Less than a month ago I discarded what I considered a dated book.  I’d added this title to my elementary school’s collection many years ago after meeting author Sally Hobart Alexander at a summer session for post graduate work at University of Pittsburgh.  Over the years, I shared it, along with newer titles, to expand my students’ lenses and perceptions of physical challenges.  Just last week a new student arrived—and I’m reminded of Alexander’s still relevant message yet again.  As a teacher, I need to consider and accommodate whomever might potentially walk into the public learning space of our school library—regardless of physical challenges.

With the presence of another student in the group, how I used books and other media about color last fall will no longer work.  How I used the felt board will no longer work.
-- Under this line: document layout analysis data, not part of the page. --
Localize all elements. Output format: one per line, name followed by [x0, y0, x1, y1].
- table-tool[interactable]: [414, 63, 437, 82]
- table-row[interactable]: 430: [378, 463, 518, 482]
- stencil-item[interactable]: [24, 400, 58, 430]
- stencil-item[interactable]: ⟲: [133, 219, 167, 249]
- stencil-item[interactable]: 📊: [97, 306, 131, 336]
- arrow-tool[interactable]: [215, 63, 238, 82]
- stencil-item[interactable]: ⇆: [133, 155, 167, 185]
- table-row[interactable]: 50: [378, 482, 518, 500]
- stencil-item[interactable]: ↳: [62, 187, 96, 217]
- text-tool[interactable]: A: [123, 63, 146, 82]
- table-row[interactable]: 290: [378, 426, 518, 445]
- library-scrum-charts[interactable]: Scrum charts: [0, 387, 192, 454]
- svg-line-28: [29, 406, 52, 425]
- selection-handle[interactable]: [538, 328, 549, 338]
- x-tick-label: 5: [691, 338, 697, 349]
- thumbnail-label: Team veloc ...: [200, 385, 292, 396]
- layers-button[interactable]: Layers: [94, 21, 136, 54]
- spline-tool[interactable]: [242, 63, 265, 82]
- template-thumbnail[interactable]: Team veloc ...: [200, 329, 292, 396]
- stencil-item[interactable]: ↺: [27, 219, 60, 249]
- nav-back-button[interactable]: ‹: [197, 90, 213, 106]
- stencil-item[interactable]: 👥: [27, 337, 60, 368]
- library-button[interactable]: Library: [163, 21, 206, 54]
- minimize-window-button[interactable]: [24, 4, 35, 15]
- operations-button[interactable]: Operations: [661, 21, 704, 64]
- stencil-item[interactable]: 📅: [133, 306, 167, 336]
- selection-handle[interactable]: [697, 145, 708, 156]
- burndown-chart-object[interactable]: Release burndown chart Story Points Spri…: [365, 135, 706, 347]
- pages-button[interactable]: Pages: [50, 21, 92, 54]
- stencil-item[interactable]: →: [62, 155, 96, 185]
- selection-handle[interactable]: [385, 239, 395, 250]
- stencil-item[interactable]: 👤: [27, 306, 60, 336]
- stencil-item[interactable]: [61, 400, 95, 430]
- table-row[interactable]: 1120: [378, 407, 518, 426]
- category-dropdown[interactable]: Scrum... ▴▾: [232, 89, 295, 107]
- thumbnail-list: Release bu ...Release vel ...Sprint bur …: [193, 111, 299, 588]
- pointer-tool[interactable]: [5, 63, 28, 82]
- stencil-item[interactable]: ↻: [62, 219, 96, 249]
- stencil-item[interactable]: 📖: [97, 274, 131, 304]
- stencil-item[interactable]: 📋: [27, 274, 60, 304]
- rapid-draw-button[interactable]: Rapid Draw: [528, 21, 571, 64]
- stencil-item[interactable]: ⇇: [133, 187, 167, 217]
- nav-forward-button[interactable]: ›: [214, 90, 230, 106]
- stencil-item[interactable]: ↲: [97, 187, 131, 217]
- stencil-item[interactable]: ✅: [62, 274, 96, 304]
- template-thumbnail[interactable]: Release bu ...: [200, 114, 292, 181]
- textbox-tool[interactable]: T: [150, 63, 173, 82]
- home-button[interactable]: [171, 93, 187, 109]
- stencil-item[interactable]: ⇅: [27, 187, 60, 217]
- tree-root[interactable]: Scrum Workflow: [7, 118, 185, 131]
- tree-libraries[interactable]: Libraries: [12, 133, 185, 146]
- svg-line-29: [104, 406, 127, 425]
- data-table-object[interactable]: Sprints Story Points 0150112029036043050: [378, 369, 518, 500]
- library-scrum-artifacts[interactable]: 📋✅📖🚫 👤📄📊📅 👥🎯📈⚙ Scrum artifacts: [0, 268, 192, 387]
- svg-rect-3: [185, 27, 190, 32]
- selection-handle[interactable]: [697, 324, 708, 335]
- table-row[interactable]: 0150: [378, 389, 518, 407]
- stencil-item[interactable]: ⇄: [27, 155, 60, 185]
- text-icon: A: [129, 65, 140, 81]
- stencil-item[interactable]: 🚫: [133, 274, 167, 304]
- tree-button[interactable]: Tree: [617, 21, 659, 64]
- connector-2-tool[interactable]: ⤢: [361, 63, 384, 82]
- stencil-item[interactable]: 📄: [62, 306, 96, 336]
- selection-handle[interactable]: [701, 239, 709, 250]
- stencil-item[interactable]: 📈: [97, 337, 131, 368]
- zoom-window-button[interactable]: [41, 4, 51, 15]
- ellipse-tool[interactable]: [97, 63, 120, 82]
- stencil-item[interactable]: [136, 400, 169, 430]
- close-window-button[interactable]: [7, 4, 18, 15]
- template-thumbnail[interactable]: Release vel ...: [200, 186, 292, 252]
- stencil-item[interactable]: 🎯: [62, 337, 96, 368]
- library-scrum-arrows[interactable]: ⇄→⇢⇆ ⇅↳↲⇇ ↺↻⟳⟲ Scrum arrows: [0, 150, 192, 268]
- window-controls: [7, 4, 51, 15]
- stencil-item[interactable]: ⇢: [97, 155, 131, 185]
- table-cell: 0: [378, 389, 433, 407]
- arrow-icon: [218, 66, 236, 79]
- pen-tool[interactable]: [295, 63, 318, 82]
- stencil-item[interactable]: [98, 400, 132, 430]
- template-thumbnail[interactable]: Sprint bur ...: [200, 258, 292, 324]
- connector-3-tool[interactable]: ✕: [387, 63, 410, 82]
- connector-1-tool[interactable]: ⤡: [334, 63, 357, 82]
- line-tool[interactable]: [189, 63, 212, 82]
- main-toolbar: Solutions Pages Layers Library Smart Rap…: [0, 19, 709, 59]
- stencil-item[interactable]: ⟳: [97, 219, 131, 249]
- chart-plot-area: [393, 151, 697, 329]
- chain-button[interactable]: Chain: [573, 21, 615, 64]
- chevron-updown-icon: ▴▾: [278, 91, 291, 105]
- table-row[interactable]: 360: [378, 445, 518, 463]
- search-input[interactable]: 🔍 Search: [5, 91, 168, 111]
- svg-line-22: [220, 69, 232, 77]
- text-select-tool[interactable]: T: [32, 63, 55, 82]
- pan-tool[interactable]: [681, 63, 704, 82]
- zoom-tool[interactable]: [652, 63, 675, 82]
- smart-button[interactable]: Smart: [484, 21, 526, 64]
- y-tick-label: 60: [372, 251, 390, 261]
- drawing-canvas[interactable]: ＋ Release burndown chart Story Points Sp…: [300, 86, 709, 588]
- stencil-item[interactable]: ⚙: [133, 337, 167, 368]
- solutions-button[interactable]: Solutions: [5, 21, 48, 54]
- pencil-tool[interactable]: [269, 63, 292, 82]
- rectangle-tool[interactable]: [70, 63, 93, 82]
I am asking questions, experimenting, as well as sometimes failing and going back to the drawing board.  I will find opportunities, however, so that my students can successfully create meaning.

As author Alexander shares so fearlessly in her books about blindness, life is a journey about not only what we know we must prepare for but also the unexpected.  Those of us who interact with young learners must give them experiences to be curious and confident. Can there be a better stance to teach that knowledge than via inquiry?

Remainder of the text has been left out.